***** Source data *****
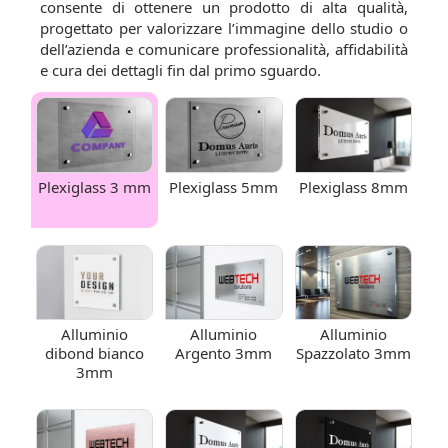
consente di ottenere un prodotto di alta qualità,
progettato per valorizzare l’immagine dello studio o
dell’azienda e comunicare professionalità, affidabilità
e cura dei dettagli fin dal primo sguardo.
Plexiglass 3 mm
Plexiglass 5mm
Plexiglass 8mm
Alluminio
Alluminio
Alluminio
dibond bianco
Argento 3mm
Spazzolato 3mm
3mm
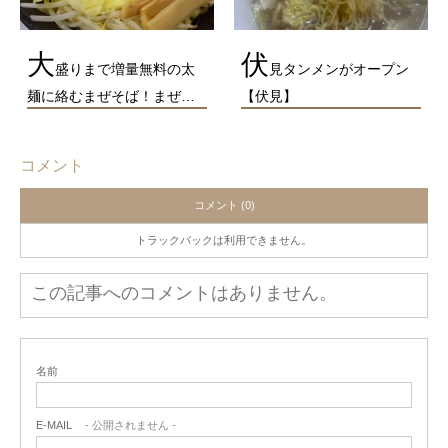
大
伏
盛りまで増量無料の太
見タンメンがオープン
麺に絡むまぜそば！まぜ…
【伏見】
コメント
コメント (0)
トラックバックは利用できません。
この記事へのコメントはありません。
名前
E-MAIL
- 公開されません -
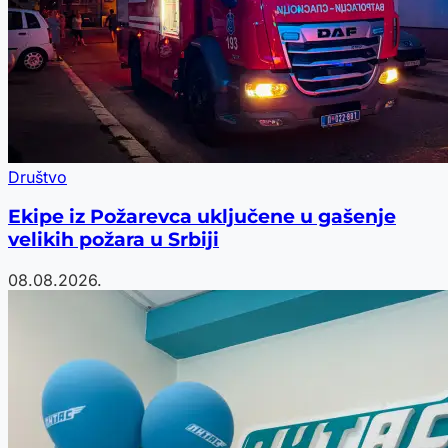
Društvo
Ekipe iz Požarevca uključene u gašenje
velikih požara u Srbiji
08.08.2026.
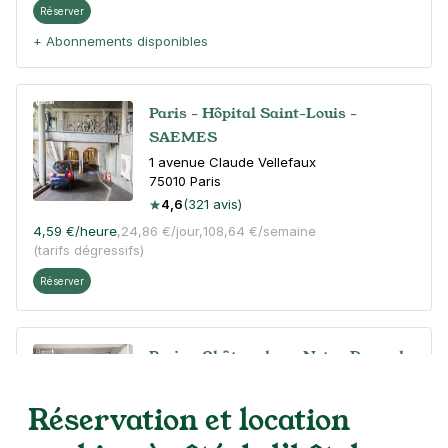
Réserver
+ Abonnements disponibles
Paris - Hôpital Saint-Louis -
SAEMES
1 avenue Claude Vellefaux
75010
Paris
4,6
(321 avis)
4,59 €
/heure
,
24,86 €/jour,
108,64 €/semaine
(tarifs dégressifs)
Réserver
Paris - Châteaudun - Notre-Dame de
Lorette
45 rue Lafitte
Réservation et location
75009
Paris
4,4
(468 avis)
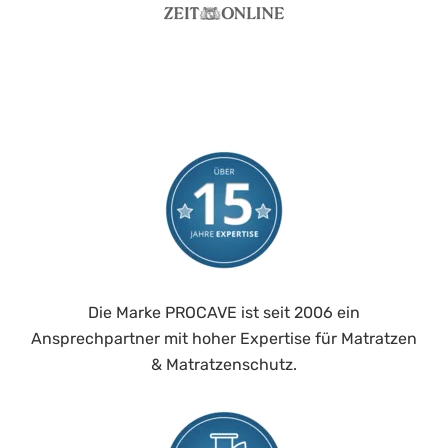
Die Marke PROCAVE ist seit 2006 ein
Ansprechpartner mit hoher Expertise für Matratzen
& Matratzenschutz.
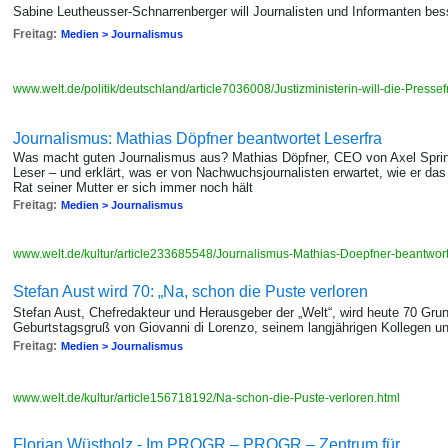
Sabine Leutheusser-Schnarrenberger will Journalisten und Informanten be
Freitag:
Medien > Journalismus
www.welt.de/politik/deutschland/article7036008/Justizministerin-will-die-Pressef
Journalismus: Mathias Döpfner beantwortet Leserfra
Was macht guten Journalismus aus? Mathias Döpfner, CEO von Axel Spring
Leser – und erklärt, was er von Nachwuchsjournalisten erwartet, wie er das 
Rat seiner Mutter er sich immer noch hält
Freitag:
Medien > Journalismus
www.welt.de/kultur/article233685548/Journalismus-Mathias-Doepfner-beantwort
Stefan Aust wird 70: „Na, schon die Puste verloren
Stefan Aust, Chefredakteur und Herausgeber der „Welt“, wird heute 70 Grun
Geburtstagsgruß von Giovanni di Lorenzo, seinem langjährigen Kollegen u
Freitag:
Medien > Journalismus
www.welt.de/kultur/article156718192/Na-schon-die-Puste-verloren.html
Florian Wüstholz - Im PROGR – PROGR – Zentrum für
*****
▸ **Aim of the task**: Apart from the pictures, which are to be omitted, every record must be transcribed exactly.

▸ **Answer section**:
consente di ottenere un prodotto di alta qualità,
progettato per valorizzare l’immagine dello studio o
dell’azienda e comunicare professionalità, affidabilità
e cura dei dettagli fin dal primo sguardo.
Plexiglass 3 mm
Plexiglass 5mm
Plexiglass 8mm
Alluminio
Alluminio
Alluminio
dibond bianco
Argento 3mm
Spazzolato 3mm
3mm
大
伏
盛りまで増量無料の太
見タンメンがオープン
麺に絡むまぜそば！まぜ…
【伏見】
コメント
コメント (0)
トラックバックは利用できません。
この記事へのコメントはありません。
名前
E-MAIL
- 公開されません -
Društvo
Ekipe iz Požarevca uključene u gašenje
velikih požara u Srbiji
08.08.2026.
Réserver
+ Abonnements disponibles
Paris - Hôpital Saint-Louis -
SAEMES
1 avenue Claude Vellefaux
75010
Paris
4,6
(321 avis)
4,59 €
/heure
,
24,86 €/jour,
108,64 €/semaine
(tarifs dégressifs)
Réserver
Paris - Châteaudun - Notre-Dame de
Lorette
45 rue Lafitte
Réservation et location
75009
Paris
4,4
(468 avis)
Die Marke PROCAVE ist seit 2006 ein
Ansprechpartner mit hoher Expertise für Matratzen
& Matratzenschutz.
Sabine Leutheusser-Schnarrenberger will Journalisten und Informanten be
Freitag:
Medien > Journalismus
www.welt.de/politik/deutschland/article7036008/Justizministerin-will-die-Pressef
Journalismus: Mathias Döpfner beantwortet Leserfra
Was macht guten Journalismus aus? Mathias Döpfner, CEO von Axel Spring
Leser – und erklärt, was er von Nachwuchsjournalisten erwartet, wie er das 
Rat seiner Mutter er sich immer noch hält
Freitag:
Medien > Journalismus
www.welt.de/kultur/article233685548/Journalismus-Mathias-Doepfner-beantwort
Stefan Aust wird 70: „Na, schon die Puste verloren
Stefan Aust, Chefredakteur und Herausgeber der „Welt“, wird heute 70 Grun
Geburtstagsgruß von Giovanni di Lorenzo, seinem langjährigen Kollegen u
Freitag:
Medien > Journalismus
www.welt.de/kultur/article156718192/Na-schon-die-Puste-verloren.html
Florian Wüstholz - Im PROGR – PROGR – Zentrum für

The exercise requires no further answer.